As for the other potted-plant prejudices, these creatures are far from passive. They simply move and grow on a scale that differs from human time, something Charles Darwin pointed out long ago in The Power of Movement in Plants (1880). Potted plants are far from trivial. B.C. Wolverton, a retired NASA research scientist, has written How to Grow Fresh Air (1997), describing the scientific research on house plants as air purifiers; Wolverton explains how air contaminants enter our homes and notes the adverse effects these chemicals can have on human health. The book provides concise, quantitative data about which substances some 50 different houseplants remove from the air. In addition, potted plants release (and use some) vital oxygen.
So potted plants have aesthetic value, health value, cultural value, and teaching value. We can testify to the latter. Our nation-wide research studies on public understanding of plants have found that the sustained, observation-driven, recursive interactions involved in tending a plant throughout its life cycle (whether a potted plant or a garden plant) heighten a person’s visual awareness of all plants—indoors and outdoors—and lead to an increased appreciation of the importance of plants in human affairs and in the biosphere. Plant-caretakers also can recognize the missing details, subtle color differences, and false perfection of artificial plants.

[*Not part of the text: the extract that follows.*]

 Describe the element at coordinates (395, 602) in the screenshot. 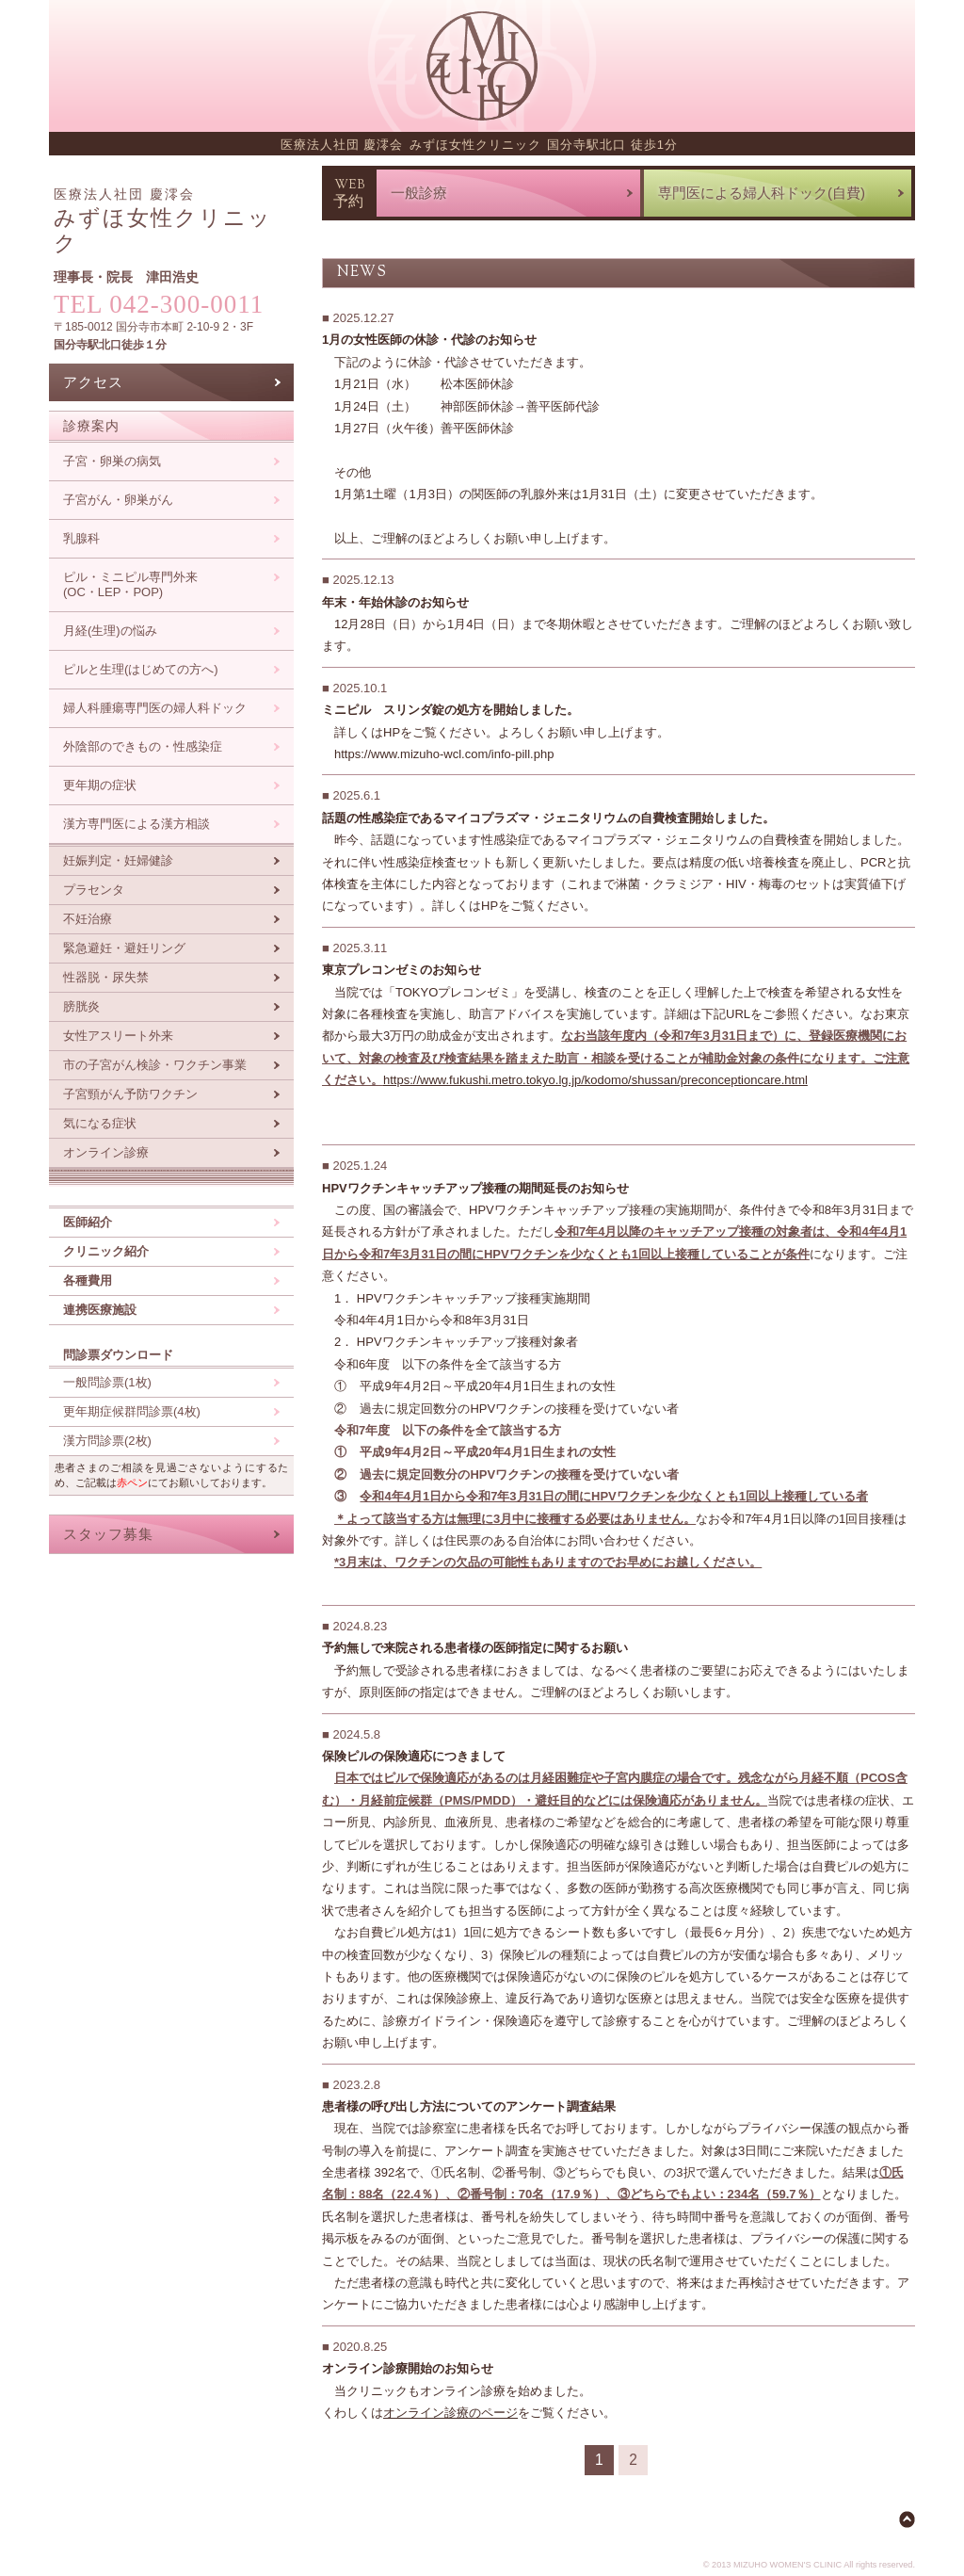 I see `年末・年始休診のお知らせ` at that location.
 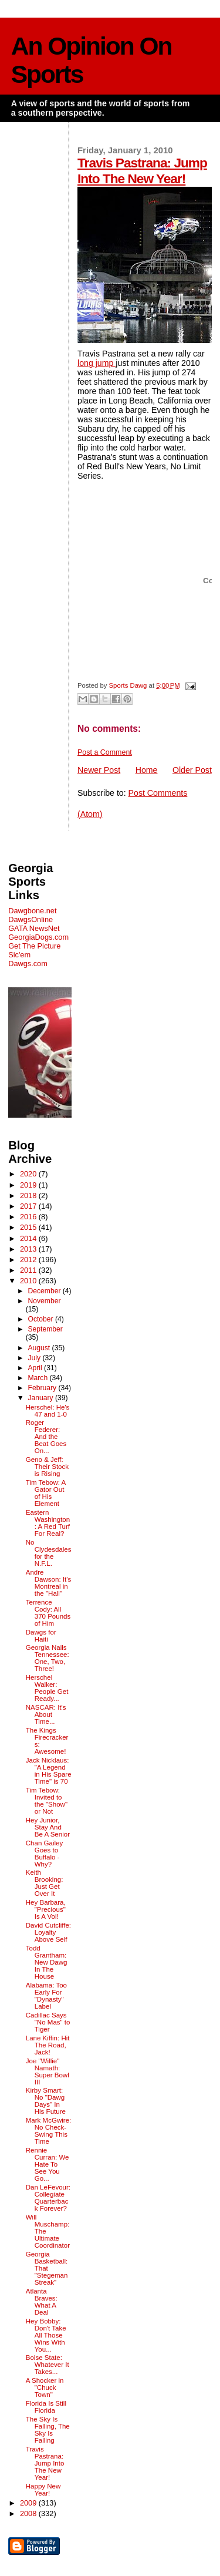 I want to click on Post a Comment, so click(x=104, y=752).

Kew’s old cycad is a hidden treasure for plant connoisseurs, and we think it should be on the life list of every plant lover. Yes, we have appropriated the term life list from bird watchers because we assert that plant watching is equally challenging and interesting. Why not start your own life list of plants this year? There’s a large and fascinating kingdom of plants beckoning you!